◆ WHAT YOU WILL DO
In the records below, find the line with "(Pendim 1208/Sbs ***", then retype it and every following line exactly, stopping after the line with "माँ क़सम पेमेंट". Leave the pictures out.

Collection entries
....

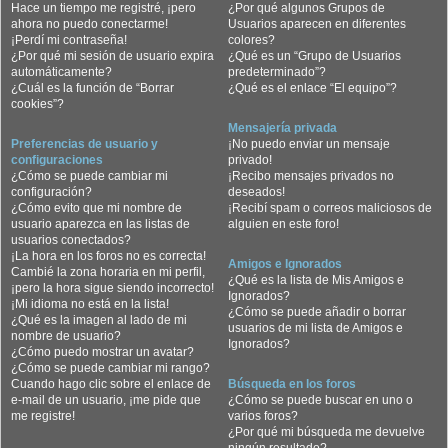
Hace un tiempo me registré, ¡pero
¿Por qué algunos Grupos de
ahora no puedo conectarme!
Usuarios aparecen en diferentes
¡Perdí mi contraseña!
colores?
¿Por qué mi sesión de usuario expira
¿Qué es un “Grupo de Usuarios
automáticamente?
predeterminado”?
¿Cuál es la función de “Borrar
¿Qué es el enlace “El equipo”?
cookies”?
Mensajería privada
Preferencias de usuario y
¡No puedo enviar un mensaje
configuraciones
privado!
¿Cómo se puede cambiar mi
¡Recibo mensajes privados no
configuración?
deseados!
¿Cómo evito que mi nombre de
¡Recibí spam o correos maliciosos de
usuario aparezca en las listas de
alguien en este foro!
usuarios conectados?
¡La hora en los foros no es correcta!
Amigos e Ignorados
Cambié la zona horaria en mi perfil,
¿Qué es la lista de Mis Amigos e
¡pero la hora sigue siendo incorrecto!
Ignorados?
¡Mi idioma no está en la lista!
¿Cómo se puede añadir o borrar
¿Qué es la imagen al lado de mi
usuarios de mi lista de Amigos e
nombre de usuario?
Ignorados?
¿Cómo puedo mostrar un avatar?
¿Cómo se puede cambiar mi rango?
Cuando hago clic sobre el enlace de
Búsqueda en los foros
e-mail de un usuario, ¡me pide que
¿Cómo se puede buscar en uno o
me registre!
varios foros?
¿Por qué mi búsqueda me devuelve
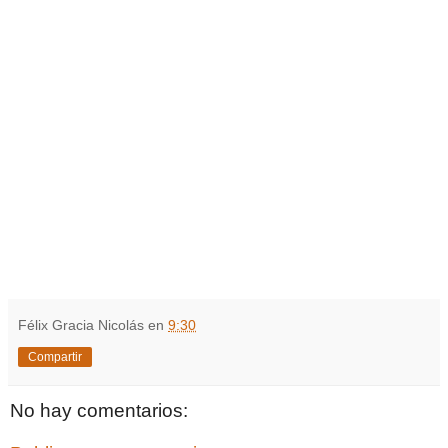
Félix Gracia Nicolás
en
9:30
Compartir
No hay comentarios:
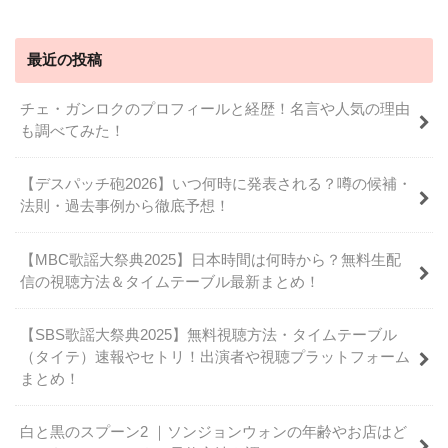
最近の投稿
チェ・ガンロクのプロフィールと経歴！名言や人気の理由
も調べてみた！
【デスパッチ砲2026】いつ何時に発表される？噂の候補・
法則・過去事例から徹底予想！
【MBC歌謡大祭典2025】日本時間は何時から？無料生配
信の視聴方法＆タイムテーブル最新まとめ！
【SBS歌謡大祭典2025】無料視聴方法・タイムテーブル
（タイテ）速報やセトリ！出演者や視聴プラットフォーム
まとめ！
白と黒のスプーン2 ｜ソンジョンウォンの年齢やお店はど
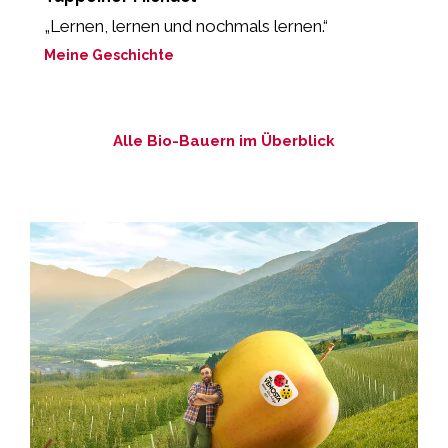
„Lernen, lernen und nochmals lernen.“
“
Meine Geschichte
M
Alle Bio-Bauern im Überblick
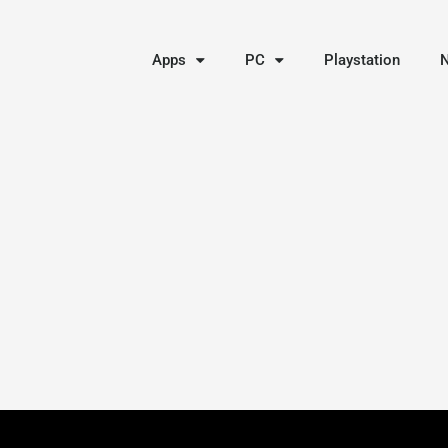
Apps
PC
Playstation
N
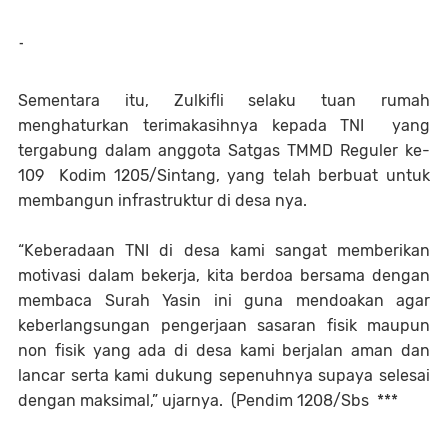
-
Sementara itu, Zulkifli selaku tuan rumah
menghaturkan terimakasihnya kepada TNI yang
tergabung dalam anggota Satgas TMMD Reguler ke-
109 Kodim 1205/Sintang, yang telah berbuat untuk
membangun infrastruktur di desa nya.
“Keberadaan TNI di desa kami sangat memberikan
motivasi dalam bekerja, kita berdoa bersama dengan
membaca Surah Yasin ini guna mendoakan agar
keberlangsungan pengerjaan sasaran fisik maupun
non fisik yang ada di desa kami berjalan aman dan
lancar serta kami dukung sepenuhnya supaya selesai
dengan maksimal,” ujarnya. (Pendim 1208/Sbs ***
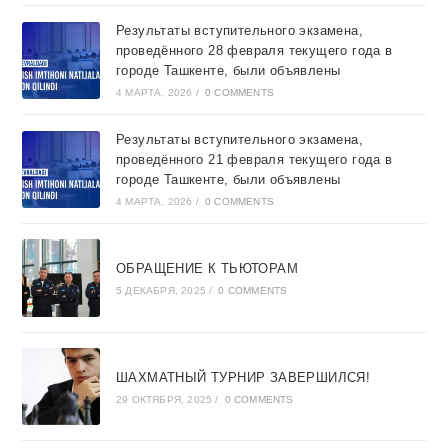
Результаты вступительного экзамена,
проведённого 28 февраля текущего года в
городе Ташкентe, были объявлены
4 МАРТА, 2026
/
0 COMMENTS
Результаты вступительного экзамена,
проведённого 21 февраля текущего года в
городе Ташкентe, были объявлены
4 МАРТА, 2026
/
0 COMMENTS
ОБРАЩЕНИЕ К ТЬЮТОРАМ
5 ДЕКАБРЯ, 2025
/
0 COMMENTS
ШАХМАТНЫЙ ТУРНИР ЗАВЕРШИЛСЯ!
29 ОКТЯБРЯ, 2025
/
0 COMMENTS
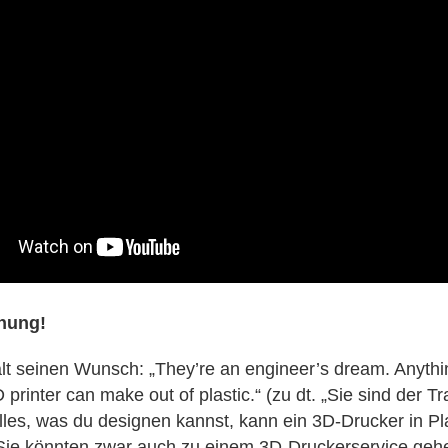
nung!
lt seinen Wunsch: „They’re an engineer’s dream. Anyth
 printer can make out of plastic.“ (zu dt. „Sie sind der 
Alles, was du designen kannst, kann ein 3D-Drucker in Pl
) Sie könnten zwar auch zu einem 3D-Druckerservice geh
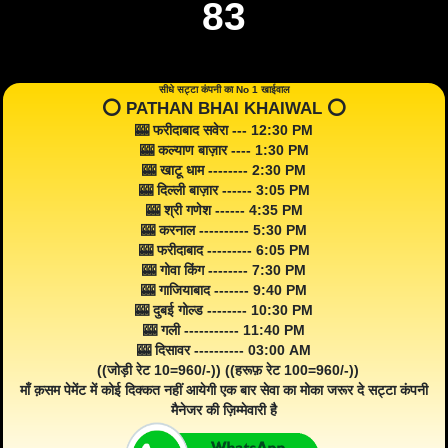
83
सीधे सट्टा कंपनी का No 1 खाईवाल
⭕️ PATHAN BHAI KHAIWAL ⭕️
🎰 फरीदाबाद सवेरा --- 12:30 PM
🎰 कल्याण बाज़ार ---- 1:30 PM
🎰 खाटू धाम -------- 2:30 PM
🎰 दिल्ली बाज़ार ------ 3:05 PM
🎰 श्री गणेश ------ 4:35 PM
🎰 करनाल ---------- 5:30 PM
🎰 फरीदाबाद --------- 6:05 PM
🎰 गोवा किंग -------- 7:30 PM
🎰 गाजियाबाद ------- 9:40 PM
🎰 दुबई गोल्ड -------- 10:30 PM
🎰 गली ----------- 11:40 PM
🎰 दिसावर ---------- 03:00 AM
((जोड़ी रेट 10=960/-)) ((हरूफ़ रेट 100=960/-))
माँ क़सम पेमेंट में कोई दिक्कत नहीं आयेगी एक बार सेवा का मोका जरूर दे सट्टा कंपनी
मैनेजर की ज़िम्मेवारी है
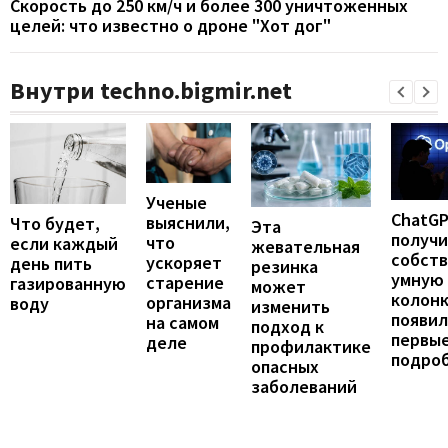
Скорость до 250 км/ч и более 300 уничтоженных
целей: что известно о дроне "Хот дог"
Внутри techno.bigmir.net
Ученые
ChatG
выяснили,
Что будет,
Эта
получ
что
если каждый
жевательная
собст
ускоряет
день пить
резинка
умную
старение
газированную
может
колонк
организма
воду
изменить
появил
на самом
подход к
первы
деле
профилактике
подро
опасных
заболеваний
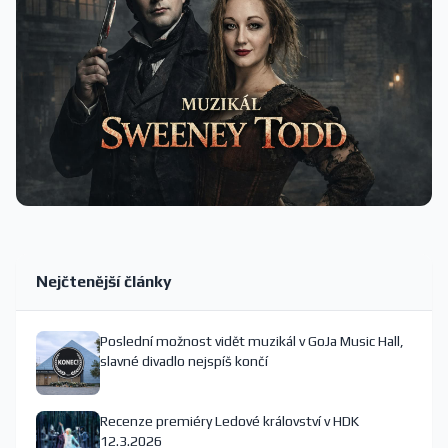
Nejčtenější články
Poslední možnost vidět muzikál v GoJa Music Hall,
slavné divadlo nejspíš končí
Recenze premiéry Ledové království v HDK
12.3.2026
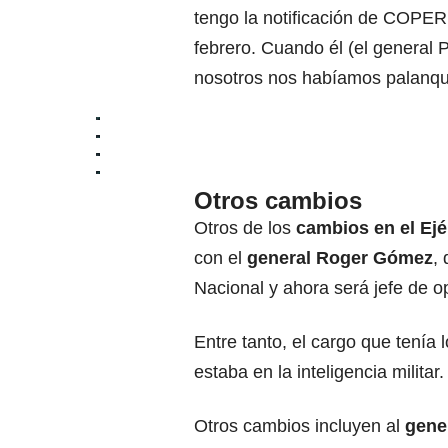
tengo la notificación de COPE
febrero. Cuando él (el general 
nosotros nos habíamos palanqu
Otros cambios
Otros de los
cambios en el Ejé
con el
general Roger Gómez
,
Nacional y ahora será jefe de o
Entre tanto, el cargo que tenía 
estaba en la inteligencia militar.
Otros cambios incluyen al
gene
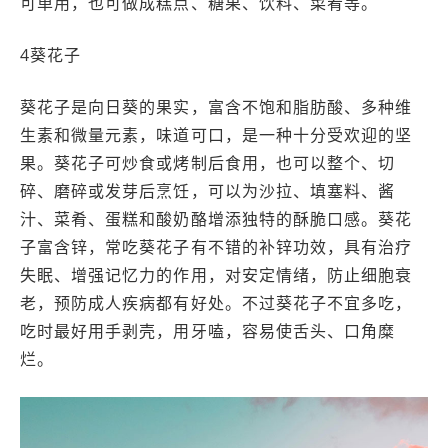
可单用，也可做成糕点、糖果、饮料、菜肴等。
4葵花子
葵花子是向日葵的果实，富含不饱和脂肪酸、多种维
生素和微量元素，味道可口，是一种十分受欢迎的坚
果。葵花子可炒食或烤制后食用，也可以整个、切
碎、磨碎或发芽后烹饪，可以为沙拉、填塞料、酱
汁、菜肴、蛋糕和酸奶酪增添独特的酥脆口感。葵花
子富含锌，常吃葵花子有不错的补锌功效，具有治疗
失眠、增强记忆力的作用，对安定情绪，防止细胞衰
老，预防成人疾病都有好处。不过葵花子不宜多吃，
吃时最好用手剥壳，用牙嗑，容易使舌头、口角糜
烂。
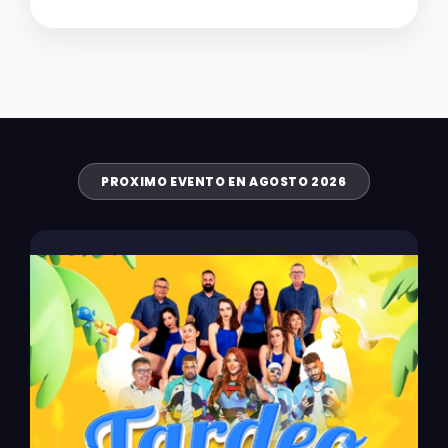
PROXIMO EVENTO EN AGOSTO 2026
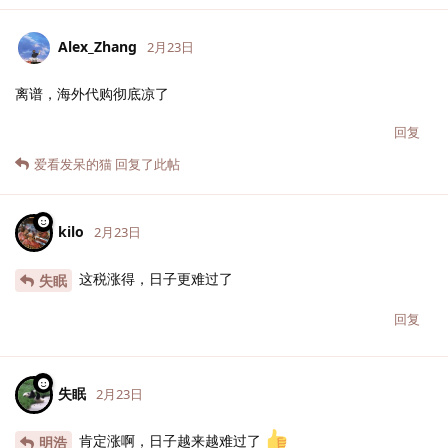
Alex_Zhang
2月23日
离谱，海外代购彻底凉了
回复
爱看发呆的猫
回复了此帖
kilo
2月23日
这税涨得，日子更难过了
失眠
回复
失眠
2月23日
肯定涨啊，日子越来越难过了
明浩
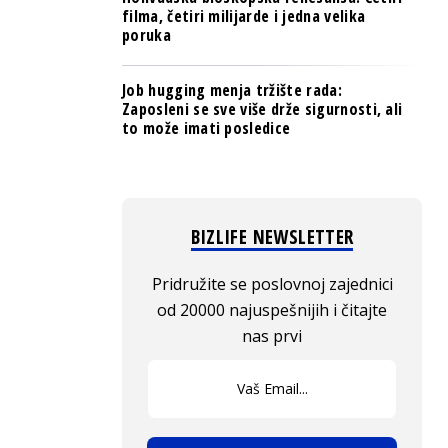
filma, četiri milijarde i jedna velika
poruka
Job hugging menja tržište rada:
Zaposleni se sve više drže sigurnosti, ali
to može imati posledice
BIZLIFE NEWSLETTER
Pridružite se poslovnoj zajednici
od 20000 najuspešnijih i čitajte
nas prvi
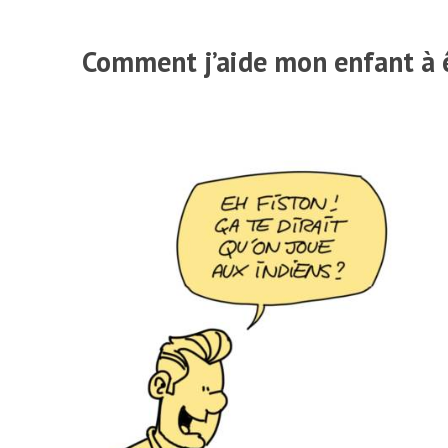
Comment j’aide mon enfant à ê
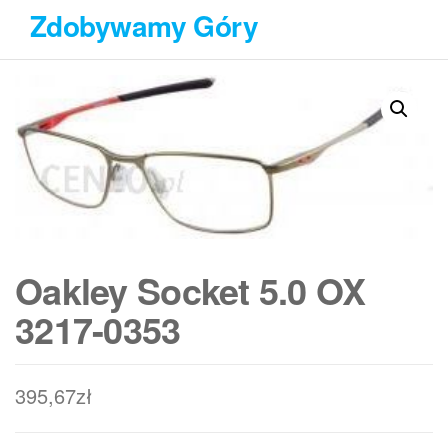
Przejdź
Zdobywamy Góry
do
treści
Oakley Socket 5.0 OX
3217-0353
395,67
zł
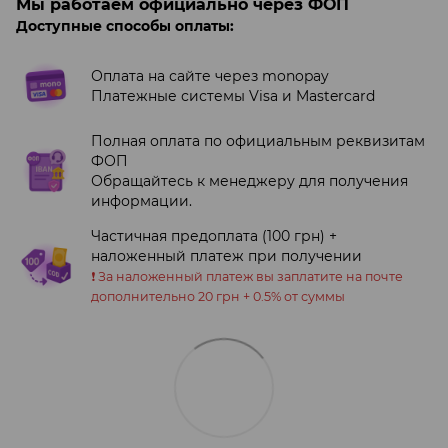
Мы работаем официально через ФОП
Доступные способы оплаты:
Оплата на сайте через monopay
Платежные системы Visa и Mastercard
Полная оплата по официальным реквизитам
ФОП
Обращайтесь к менеджеру для получения
информации.
Частичная предоплата (100 грн) +
наложенный платеж при получении
❗️ За наложенный платеж вы заплатите на почте
дополнительно 20 грн + 0.5% от суммы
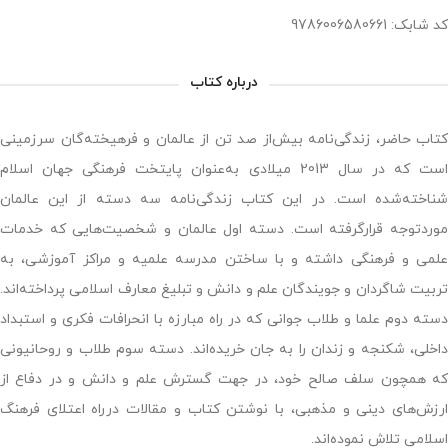
کد شابک: 9786006580661
درباره کتاب
کتاب حاضر، زندگی‌نامه بیش‌از صد تن از عالمان و فرهیخته‌گان سرزمینی
است که در سال 2013 میلادی به‌عنوان پایتخت فرهنگی جهان اسلام
شناخته‌شده است. در این کتاب زندگی‌نامه سه دسته از این عالمان
موردتوجه قرارگرفته است. دسته اول عالمان و شخصیت‌هایی که خدمات
علمی و فرهنگی داشته و با ساختن مدرسه علمیه و مراکز آموزشی، به
تربیت شاگردان و جویندگان علم و دانش و تبلیغ معارف اسلامی پرداخته‌اند.
دسته دوم علما و طلاب جوانی که در راه مبارزه با انحرافات فکری و استبداد
داخلی، شکنجه و زندان را به جان خریده‌اند. دسته سوم طلاب و روحانیونی
که همچون سلف صالح خود، در جهت گسترش علم و دانش و در دفاع از
ارزش‌های دینی و مذهبی، با نوشتن کتاب و مقالات درراه اعتلای فرهنگ
اسلامی تلاش نموده‌اند.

....

◆ RESULT OF THE TASK
dengan maksimal,” ujarnya. (Pendim 1208/Sbs ***
Результаты вступительного экзамена,
проведённого 28 февраля текущего года в
городе Ташкентe, были объявлены
4 МАРТА, 2026
/
0 COMMENTS
Результаты вступительного экзамена,
проведённого 21 февраля текущего года в
городе Ташкентe, были объявлены
4 МАРТА, 2026
/
0 COMMENTS
ОБРАЩЕНИЕ К ТЬЮТОРАМ
5 ДЕКАБРЯ, 2025
/
0 COMMENTS
ШАХМАТНЫЙ ТУРНИР ЗАВЕРШИЛСЯ!
29 ОКТЯБРЯ, 2025
/
0 COMMENTS
nung!
lt seinen Wunsch: „They’re an engineer’s dream. Anyth
 printer can make out of plastic.“ (zu dt. „Sie sind der 
Alles, was du designen kannst, kann ein 3D-Drucker in Pl
) Sie könnten zwar auch zu einem 3D-Druckerservice geh
83
सीधे सट्टा कंपनी का No 1 खाईवाल
⭕️ PATHAN BHAI KHAIWAL ⭕️
🎰 फरीदाबाद सवेरा --- 12:30 PM
🎰 कल्याण बाज़ार ---- 1:30 PM
🎰 खाटू धाम -------- 2:30 PM
🎰 दिल्ली बाज़ार ------ 3:05 PM
🎰 श्री गणेश ------ 4:35 PM
🎰 करनाल ---------- 5:30 PM
🎰 फरीदाबाद --------- 6:05 PM
🎰 गोवा किंग -------- 7:30 PM
🎰 गाजियाबाद ------- 9:40 PM
🎰 दुबई गोल्ड -------- 10:30 PM
🎰 गली ----------- 11:40 PM
🎰 दिसावर ---------- 03:00 AM
((जोड़ी रेट 10=960/-)) ((हरूफ़ रेट 100=960/-))
माँ क़सम पेमेंट में कोई दिक्कत नहीं आयेगी एक बार सेवा का मोका जरूर दे सट्टा कंपनी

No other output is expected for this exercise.